Before leaving the Garden Tomb in Jerusalem, a person gave me a gift – a small sprig of rosemary which grew in the garden. I placed it in my pocket, and carried it with me for the rest of my journey through Israel. The sprig of rosemary flew back to the United States with me, and I placed it in a scrapbook of my journey where it remains today. When I peel back the clear plastic scrapbook page under which it is placed, it still offers up a fragrance of a garden next to hill and a tomb. The rosemary offers a fragrance of sacrifice, of grace, of and forgiveness.
There is no end to God’s love. In a world ravaged by violence and suffering, God entered as a vulnerable infant, who grew into a man whose life ended violently. Today we look around our world, we see suffering and bloodshed in Jerusalem, in Brussels, in our own city. We witness death in hospital rooms, prisons, and in long term care facilities, and we might be tempted to believe that the rosemary in the garden has died. That it no longer offers its fragrance of grace. In the face of death and intolerance we might believe that the carving of the anchor was washed away, covered up, and that the skull on that mountain cleared away and in its place nothing but more concrete and metal and a larger bus station. It is easy to believe such things.

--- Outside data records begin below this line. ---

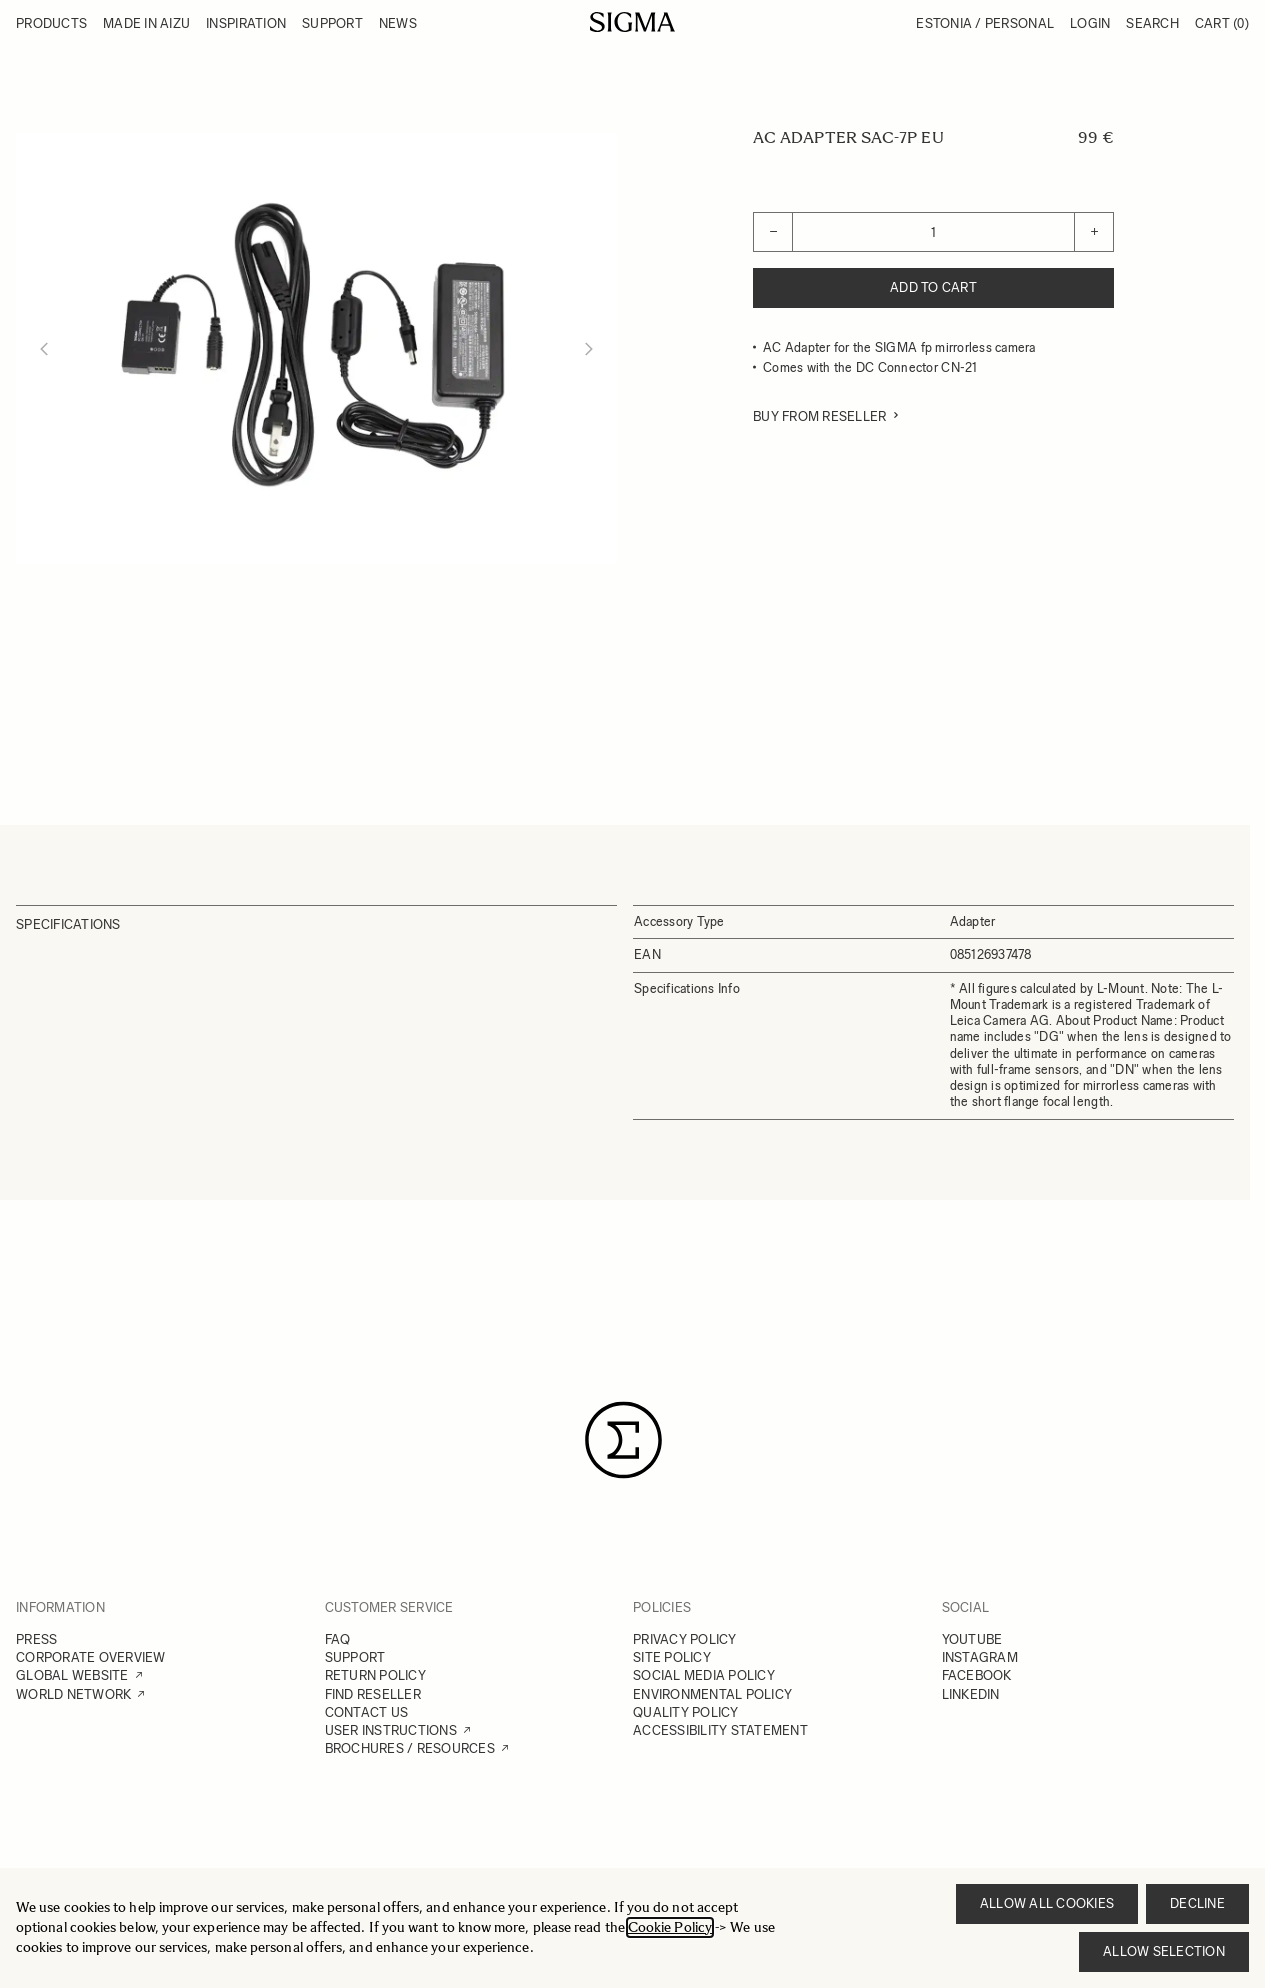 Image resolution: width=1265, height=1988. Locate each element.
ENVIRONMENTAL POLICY (712, 1694)
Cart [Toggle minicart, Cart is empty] (1222, 23)
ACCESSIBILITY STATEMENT (720, 1730)
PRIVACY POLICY (685, 1639)
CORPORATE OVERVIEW (91, 1657)
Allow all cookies (1047, 1903)
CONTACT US (367, 1712)
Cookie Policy (670, 1927)
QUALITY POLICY (686, 1712)
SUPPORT (355, 1657)
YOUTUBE (972, 1639)
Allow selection (1164, 1951)
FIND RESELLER (373, 1694)
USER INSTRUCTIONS (391, 1730)
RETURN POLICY (375, 1675)
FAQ (338, 1639)
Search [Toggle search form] (1152, 23)
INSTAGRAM (980, 1657)
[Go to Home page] (632, 22)
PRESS (36, 1639)
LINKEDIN (971, 1694)
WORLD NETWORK (73, 1694)
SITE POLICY (672, 1657)
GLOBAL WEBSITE (72, 1675)
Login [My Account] (1090, 23)
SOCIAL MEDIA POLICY (704, 1675)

We stare out into a dark abyss demanding an answer from God that death, sickness, disease, and addiction are not bereft of meaning. We find ourselves dead and hanging on a cross, our bodies placed inside a dark tomb. And in the darkness of that tomb we believe hope has died. There is no breath of life, no smell of rosemary. And yet there is also a stirring within us that compels us to protest against this reality. We get up and in the darkness find the stone and with all our might we press against it, summoning our strength against the principalities and powers of this world. After great exertion, the stone begins to move, and a beam of light, like a flame, enters our tomb and as our eyes adjust we see the garden in all its beauty. We smell the flowers, we pick the rosemary, and we know death has lost the power of its tyranny. We kick over the anchor, turning it upside down, so that it points to our future – it points to heaven. We are alive. It is a Good Friday. AMEN.